§ TASK PROMPT: Return the data exactly, without pictures.

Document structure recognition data
++++

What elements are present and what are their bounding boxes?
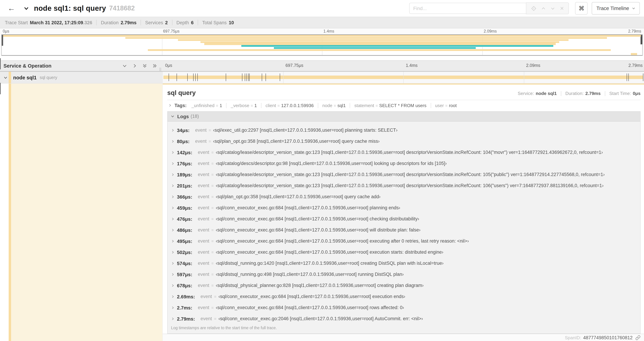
collapse-one-icon[interactable] xyxy=(122,63,127,68)
log-timestamp: 678μs: xyxy=(177,283,192,288)
log-row[interactable]: 201μs: event = ‹sql/catalog/lease/descri… xyxy=(168,180,640,191)
log-row[interactable]: 476μs: event = ‹sql/conn_executor_exec.g… xyxy=(168,213,640,224)
log-row[interactable]: 574μs: event = ‹sql/distsql_running.go:1… xyxy=(168,258,640,269)
log-row[interactable]: 366μs: event = ‹sql/plan_opt.go:358 [nsq… xyxy=(168,191,640,202)
tag-item: client = 127.0.0.1:59936 xyxy=(261,103,318,108)
log-timestamp: 189μs: xyxy=(177,172,192,177)
equals-sign: = xyxy=(208,128,211,132)
find-prev-chevron-up-icon[interactable] xyxy=(541,6,546,11)
log-marker xyxy=(248,74,248,81)
log-marker xyxy=(226,74,226,81)
log-timestamp: 574μs: xyxy=(177,260,192,266)
log-marker xyxy=(280,74,280,81)
log-expand-chevron-icon xyxy=(171,306,174,309)
stat-item: Total Spans 10 xyxy=(202,20,234,25)
meta-value: 2.79ms xyxy=(585,91,600,96)
expand-one-icon[interactable] xyxy=(132,63,137,68)
ruler-tick-label: 697.75μs xyxy=(286,63,303,68)
log-marker xyxy=(176,74,177,81)
log-marker xyxy=(262,74,262,81)
keyboard-shortcuts-button[interactable]: ⌘ xyxy=(575,2,588,15)
log-row[interactable]: 34μs: event = ‹sql/exec_util.go:2297 [ns… xyxy=(168,125,640,136)
logs-panel: Logs (18) 34μs: event = ‹sql/exec_util.g… xyxy=(167,111,640,333)
log-field-value: ‹sql/exec_util.go:2297 [nsql1,client=127… xyxy=(213,128,398,133)
collapse-trace-chevron-icon[interactable] xyxy=(24,6,29,11)
logs-count: (18) xyxy=(190,114,199,119)
find-clear-x-icon[interactable] xyxy=(560,6,564,11)
column-resizer[interactable] xyxy=(160,68,161,71)
log-expand-chevron-icon xyxy=(171,217,174,221)
log-timestamp: 2.7ms: xyxy=(177,305,192,310)
log-row[interactable]: 2.69ms: event = ‹sql/conn_executor_exec.… xyxy=(168,291,640,302)
timeline-header-ruler: 0μs697.75μs1.4ms2.09ms2.79ms xyxy=(163,61,644,71)
find-input[interactable] xyxy=(410,3,526,14)
detail-row-name-column xyxy=(0,84,163,341)
log-row[interactable]: 176μs: event = ‹sql/catalog/descs/descri… xyxy=(168,158,640,169)
log-field-value: ‹sql/conn_executor_exec.go:684 [nsql1,cl… xyxy=(216,227,420,232)
log-row[interactable]: 678μs: event = ‹sql/distsql_physical_pla… xyxy=(168,280,640,291)
log-row[interactable]: 80μs: event = ‹sql/plan_opt.go:358 [nsql… xyxy=(168,136,640,147)
tag-value: SELECT * FROM users xyxy=(379,103,426,108)
trace-id: 7418682 xyxy=(109,5,135,12)
divider xyxy=(172,20,172,25)
span-service-name: node sql1 xyxy=(13,75,36,80)
tags-label[interactable]: Tags: xyxy=(174,103,186,108)
equals-sign: = xyxy=(278,103,280,108)
stat-item: Depth 6 xyxy=(176,20,194,25)
expand-all-icon[interactable] xyxy=(152,63,157,68)
page-title: node sql1: sql query xyxy=(34,4,106,13)
log-field-value: ‹sql/conn_executor_exec.go:684 [nsql1,cl… xyxy=(218,294,405,299)
log-expand-chevron-icon xyxy=(171,206,174,209)
log-expand-chevron-icon xyxy=(171,239,174,243)
divider xyxy=(141,20,141,25)
log-row[interactable]: 495μs: event = ‹sql/conn_executor_exec.g… xyxy=(168,235,640,247)
span-color-bar xyxy=(9,84,11,341)
crosshair-icon[interactable] xyxy=(531,6,536,11)
equals-sign: = xyxy=(212,183,214,188)
tags-expand-chevron-icon[interactable] xyxy=(168,104,172,107)
tag-key: user xyxy=(435,103,444,108)
copy-link-icon[interactable] xyxy=(635,335,640,340)
tag-item: node = sql1 xyxy=(318,103,350,108)
span-id-bar: SpanID: 4877749850101760812 xyxy=(163,333,644,341)
log-row[interactable]: 2.79ms: event = ‹sql/conn_executor_exec.… xyxy=(168,313,640,324)
minimap-span-bar xyxy=(631,53,637,55)
log-row[interactable]: 142μs: event = ‹sql/catalog/lease/descri… xyxy=(168,147,640,158)
log-timestamp: 476μs: xyxy=(177,216,192,222)
log-expand-chevron-icon xyxy=(171,128,174,132)
log-timestamp: 459μs: xyxy=(177,205,192,210)
log-marker xyxy=(628,74,629,81)
back-button[interactable]: ← xyxy=(8,5,15,12)
stat-value: 2.79ms xyxy=(121,20,136,25)
equals-sign: = xyxy=(212,228,214,232)
log-timestamp: 2.69ms: xyxy=(177,294,195,299)
logs-header[interactable]: Logs (18) xyxy=(168,111,640,121)
log-row[interactable]: 459μs: event = ‹sql/conn_executor_exec.g… xyxy=(168,202,640,213)
span-detail-meta: Service: node sql1 Duration: 2.79ms Star… xyxy=(518,91,640,96)
span-collapse-chevron-icon[interactable] xyxy=(4,75,8,80)
grid-line xyxy=(283,72,284,83)
log-row[interactable]: 189μs: event = ‹sql/catalog/lease/descri… xyxy=(168,169,640,180)
ruler-tick-label: 1.4ms xyxy=(406,63,418,68)
tags-row: Tags: _unfinished = 1 _verbose = 1 clien… xyxy=(167,103,640,108)
tag-item: statement = SELECT * FROM users xyxy=(350,103,430,108)
log-expand-chevron-icon xyxy=(171,184,174,187)
log-marker xyxy=(187,74,188,81)
log-row[interactable]: 597μs: event = ‹sql/distsql_running.go:4… xyxy=(168,269,640,280)
log-row[interactable]: 502μs: event = ‹sql/conn_executor_exec.g… xyxy=(168,247,640,258)
log-row[interactable]: 2.7ms: event = ‹sql/conn_executor_exec.g… xyxy=(168,302,640,313)
find-next-chevron-down-icon[interactable] xyxy=(550,6,555,11)
log-marker xyxy=(197,74,198,81)
collapse-all-icon[interactable] xyxy=(142,63,147,68)
equals-sign: = xyxy=(212,172,214,177)
log-timestamp: 142μs: xyxy=(177,150,192,155)
minimap-canvas[interactable] xyxy=(2,34,642,56)
log-row[interactable]: 486μs: event = ‹sql/conn_executor_exec.g… xyxy=(168,224,640,235)
log-field-value: ‹sql/catalog/lease/descriptor_version_st… xyxy=(216,183,604,188)
log-field-key: event xyxy=(198,161,209,166)
ruler-tick-label: 697.75μs xyxy=(163,29,180,33)
span-row[interactable]: node sql1 sql query xyxy=(0,72,644,84)
log-expand-chevron-icon xyxy=(171,140,174,143)
trace-view-selector[interactable]: Trace Timeline xyxy=(592,2,640,15)
stat-label: Depth xyxy=(176,20,189,25)
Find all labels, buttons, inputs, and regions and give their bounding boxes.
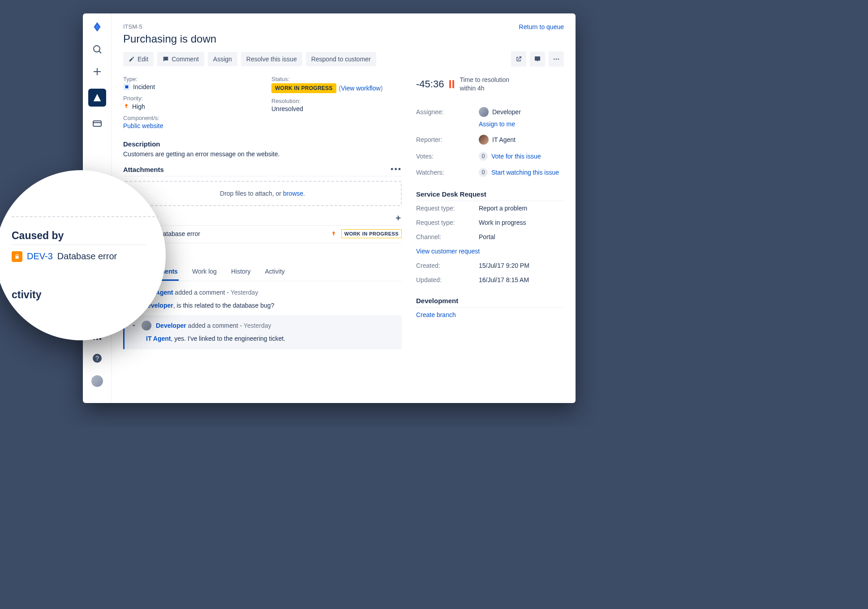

++++

§ WRITTEN SOLUTION:
What elements are present and what are their bounding boxes?
collapse-one-icon[interactable] xyxy=(122,63,127,68)
log-timestamp: 678μs: xyxy=(177,283,192,288)
log-row[interactable]: 201μs: event = ‹sql/catalog/lease/descri… xyxy=(168,180,640,191)
log-row[interactable]: 476μs: event = ‹sql/conn_executor_exec.g… xyxy=(168,213,640,224)
log-row[interactable]: 574μs: event = ‹sql/distsql_running.go:1… xyxy=(168,258,640,269)
log-row[interactable]: 366μs: event = ‹sql/plan_opt.go:358 [nsq… xyxy=(168,191,640,202)
tag-item: client = 127.0.0.1:59936 xyxy=(261,103,318,108)
log-timestamp: 189μs: xyxy=(177,172,192,177)
equals-sign: = xyxy=(208,128,211,132)
find-prev-chevron-up-icon[interactable] xyxy=(541,6,546,11)
log-marker xyxy=(248,74,248,81)
log-marker xyxy=(226,74,226,81)
log-timestamp: 574μs: xyxy=(177,260,192,266)
log-marker xyxy=(280,74,280,81)
log-expand-chevron-icon xyxy=(171,306,174,309)
stat-item: Total Spans 10 xyxy=(202,20,234,25)
meta-value: 2.79ms xyxy=(585,91,600,96)
expand-one-icon[interactable] xyxy=(132,63,137,68)
ruler-tick-label: 697.75μs xyxy=(286,63,303,68)
log-marker xyxy=(176,74,177,81)
log-marker xyxy=(262,74,262,81)
keyboard-shortcuts-button[interactable]: ⌘ xyxy=(575,2,588,15)
log-row[interactable]: 34μs: event = ‹sql/exec_util.go:2297 [ns… xyxy=(168,125,640,136)
logs-panel: Logs (18) 34μs: event = ‹sql/exec_util.g… xyxy=(167,111,640,333)
log-field-value: ‹sql/exec_util.go:2297 [nsql1,client=127… xyxy=(213,128,398,133)
collapse-trace-chevron-icon[interactable] xyxy=(24,6,29,11)
logs-count: (18) xyxy=(190,114,199,119)
find-clear-x-icon[interactable] xyxy=(560,6,564,11)
column-resizer[interactable] xyxy=(160,68,161,71)
log-expand-chevron-icon xyxy=(171,217,174,221)
log-timestamp: 2.7ms: xyxy=(177,305,192,310)
log-row[interactable]: 2.69ms: event = ‹sql/conn_executor_exec.… xyxy=(168,291,640,302)
timeline-header-ruler: 0μs697.75μs1.4ms2.09ms2.79ms xyxy=(163,61,644,71)
find-input[interactable] xyxy=(410,3,526,14)
detail-row-name-column xyxy=(0,84,163,341)
log-row[interactable]: 176μs: event = ‹sql/catalog/descs/descri… xyxy=(168,158,640,169)
log-field-value: ‹sql/conn_executor_exec.go:684 [nsql1,cl… xyxy=(216,227,420,232)
log-row[interactable]: 678μs: event = ‹sql/distsql_physical_pla… xyxy=(168,280,640,291)
log-row[interactable]: 80μs: event = ‹sql/plan_opt.go:358 [nsql… xyxy=(168,136,640,147)
tag-value: SELECT * FROM users xyxy=(379,103,426,108)
trace-id: 7418682 xyxy=(109,5,135,12)
divider xyxy=(172,20,172,25)
span-service-name: node sql1 xyxy=(13,75,36,80)
tags-label[interactable]: Tags: xyxy=(174,103,186,108)
equals-sign: = xyxy=(278,103,280,108)
stat-item: Depth 6 xyxy=(176,20,194,25)
expand-all-icon[interactable] xyxy=(152,63,157,68)
page-title: node sql1: sql query xyxy=(34,4,106,13)
log-field-value: ‹sql/conn_executor_exec.go:684 [nsql1,cl… xyxy=(218,294,405,299)
log-expand-chevron-icon xyxy=(171,206,174,209)
log-expand-chevron-icon xyxy=(171,239,174,243)
divider xyxy=(141,20,141,25)
log-row[interactable]: 495μs: event = ‹sql/conn_executor_exec.g… xyxy=(168,235,640,247)
span-color-bar xyxy=(9,84,11,341)
crosshair-icon[interactable] xyxy=(531,6,536,11)
equals-sign: = xyxy=(212,183,214,188)
tags-expand-chevron-icon[interactable] xyxy=(168,104,172,107)
tag-key: user xyxy=(435,103,444,108)
copy-link-icon[interactable] xyxy=(635,335,640,340)
tag-item: node = sql1 xyxy=(318,103,350,108)
span-id-bar: SpanID: 4877749850101760812 xyxy=(163,333,644,341)
log-row[interactable]: 2.79ms: event = ‹sql/conn_executor_exec.… xyxy=(168,313,640,324)
minimap-span-bar xyxy=(631,53,637,55)
log-row[interactable]: 142μs: event = ‹sql/catalog/lease/descri… xyxy=(168,147,640,158)
log-timestamp: 476μs: xyxy=(177,216,192,222)
log-expand-chevron-icon xyxy=(171,128,174,132)
log-timestamp: 459μs: xyxy=(177,205,192,210)
log-marker xyxy=(628,74,629,81)
back-button[interactable]: ← xyxy=(8,5,15,12)
stat-value: 2.79ms xyxy=(121,20,136,25)
equals-sign: = xyxy=(212,228,214,232)
log-timestamp: 2.69ms: xyxy=(177,294,195,299)
logs-header[interactable]: Logs (18) xyxy=(168,111,640,121)
log-row[interactable]: 459μs: event = ‹sql/conn_executor_exec.g… xyxy=(168,202,640,213)
span-detail-meta: Service: node sql1 Duration: 2.79ms Star… xyxy=(518,91,640,96)
span-collapse-chevron-icon[interactable] xyxy=(4,75,8,80)
grid-line xyxy=(283,72,284,83)
log-row[interactable]: 189μs: event = ‹sql/catalog/lease/descri… xyxy=(168,169,640,180)
ruler-tick-label: 1.4ms xyxy=(406,63,418,68)
tags-row: Tags: _unfinished = 1 _verbose = 1 clien… xyxy=(167,103,640,108)
tag-item: statement = SELECT * FROM users xyxy=(350,103,430,108)
log-expand-chevron-icon xyxy=(171,184,174,187)
log-marker xyxy=(187,74,188,81)
log-row[interactable]: 597μs: event = ‹sql/distsql_running.go:4… xyxy=(168,269,640,280)
log-row[interactable]: 502μs: event = ‹sql/conn_executor_exec.g… xyxy=(168,247,640,258)
log-row[interactable]: 2.7ms: event = ‹sql/conn_executor_exec.g… xyxy=(168,302,640,313)
find-next-chevron-down-icon[interactable] xyxy=(550,6,555,11)
log-marker xyxy=(197,74,198,81)
collapse-all-icon[interactable] xyxy=(142,63,147,68)
equals-sign: = xyxy=(212,172,214,177)
log-timestamp: 142μs: xyxy=(177,150,192,155)
minimap-canvas[interactable] xyxy=(2,34,642,56)
log-row[interactable]: 486μs: event = ‹sql/conn_executor_exec.g… xyxy=(168,224,640,235)
log-field-value: ‹sql/catalog/lease/descriptor_version_st… xyxy=(216,183,604,188)
log-field-key: event xyxy=(198,161,209,166)
ruler-tick-label: 697.75μs xyxy=(163,29,180,33)
span-row[interactable]: node sql1 sql query xyxy=(0,72,644,84)
log-expand-chevron-icon xyxy=(171,140,174,143)
trace-view-selector[interactable]: Trace Timeline xyxy=(592,2,640,15)
stat-label: Depth xyxy=(176,20,189,25)
Find all labels, buttons, inputs, and regions and give their bounding boxes.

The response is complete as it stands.